(GOAL OF THE EXERCISE): Write out every record below exactly as it appears, omitting the pictures.

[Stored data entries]
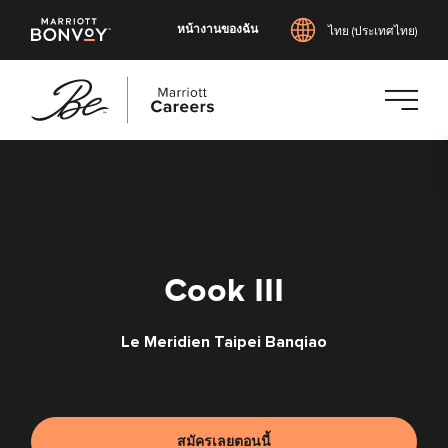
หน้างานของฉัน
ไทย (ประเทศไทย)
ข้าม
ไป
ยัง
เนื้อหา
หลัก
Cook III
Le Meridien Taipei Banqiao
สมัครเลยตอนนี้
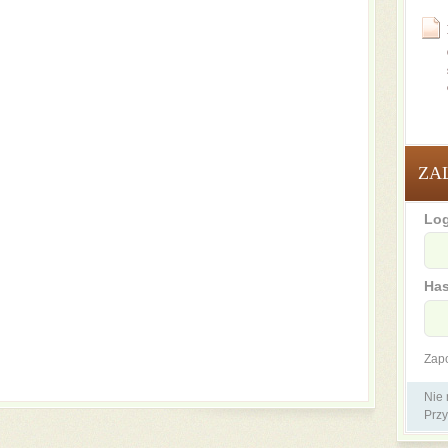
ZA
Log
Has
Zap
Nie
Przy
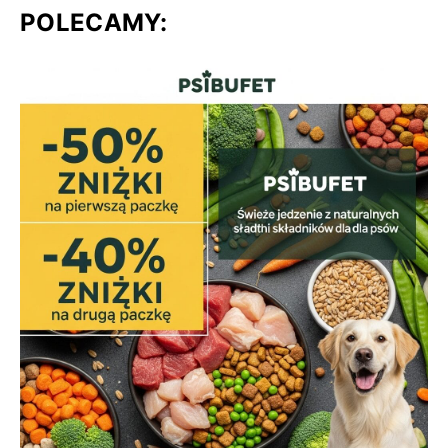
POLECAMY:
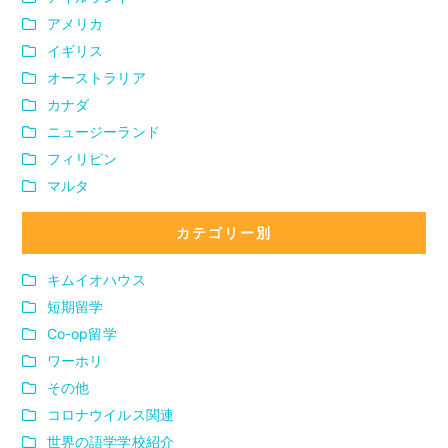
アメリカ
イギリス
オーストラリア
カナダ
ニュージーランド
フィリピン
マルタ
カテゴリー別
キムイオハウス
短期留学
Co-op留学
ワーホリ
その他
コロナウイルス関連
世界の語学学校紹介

(REPLY TO THE TASK):
หน้างานของฉัน
ไทย (ประเทศไทย)
ข้าม
ไป
ยัง
เนื้อหา
หลัก
Cook III
Le Meridien Taipei Banqiao
สมัครเลยตอนนี้
ZA
Log
Has
Zap
Nie
Przy
POLECAMY:
アメリカ
イギリス
オーストラリア
カナダ
ニュージーランド
フィリピン
マルタ
カテゴリー別
キムイオハウス
短期留学
Co-op留学
ワーホリ
その他
コロナウイルス関連
世界の語学学校紹介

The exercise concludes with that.